DATA IN THIS EXERCISE:
== == ==

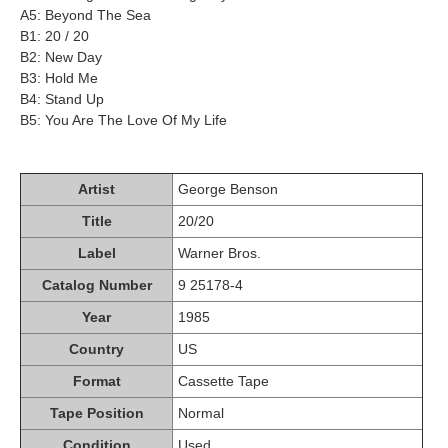
A5: Beyond The Sea
B1: 20 / 20
B2: New Day
B3: Hold Me
B4: Stand Up
B5: You Are The Love Of My Life
Artist
George Benson
Title
20/20
Label
Warner Bros.
Catalog Number
9 25178-4
Year
1985
Country
US
Format
Cassette Tape
Tape Position
Normal
Condition
Used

== == ==

WHAT THE TASK ASKS: Each line above should be returned exactly as it stands, minus any pictures.

ANSWER TO THE PROBLEM:
A5: Beyond The Sea
B1: 20 / 20
B2: New Day
B3: Hold Me
B4: Stand Up
B5: You Are The Love Of My Life
Artist
George Benson
Title
20/20
Label
Warner Bros.
Catalog Number
9 25178-4
Year
1985
Country
US
Format
Cassette Tape
Tape Position
Normal
Condition
Used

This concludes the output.